- GIVEN DATA
- Opening Delimiter -

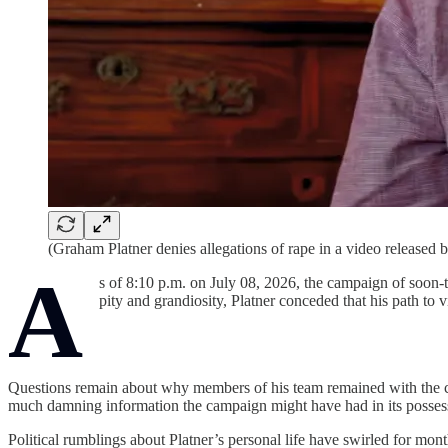
(Graham Platner denies allegations of rape in a video released 
A
s of 8:10 p.m. on July 08, 2026, the campaign of soo
pity and grandiosity, Platner conceded that his path to
Questions remain about why members of his team remained with the ca
much damning information the campaign might have had in its possessi
Political rumblings about Platner’s personal life have swirled for mon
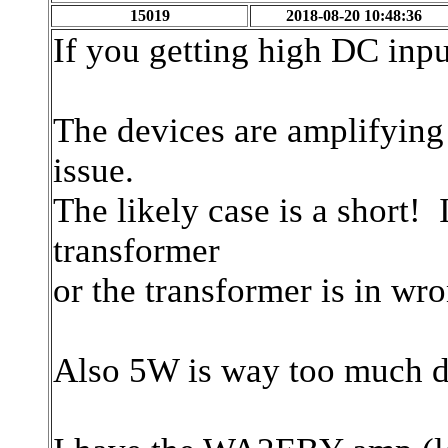
15019
2018-08-20 10:48:36
If you getting high DC inp
The devices are amplifying
issue.
The likely case is a short! 
transformer
or the transformer is in w
Also 5W is way too much dri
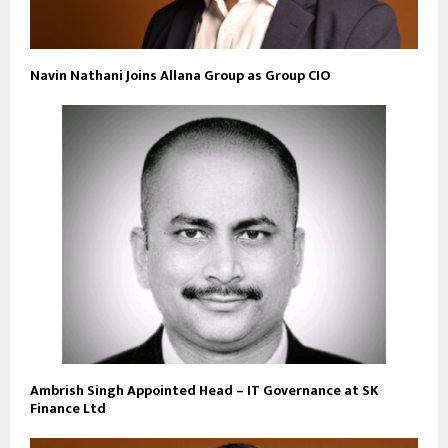
Navin Nathani Joins Allana Group as Group CIO
Ambrish Singh Appointed Head – IT Governance at SK
Finance Ltd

- Closing Delimiter -

- EXERCISE DIRECTIONS
Find every line in the records that has the word "transformer". Copy those lines.

- ANSWER TO THIS EXERCISE
transformer
or the transformer is in w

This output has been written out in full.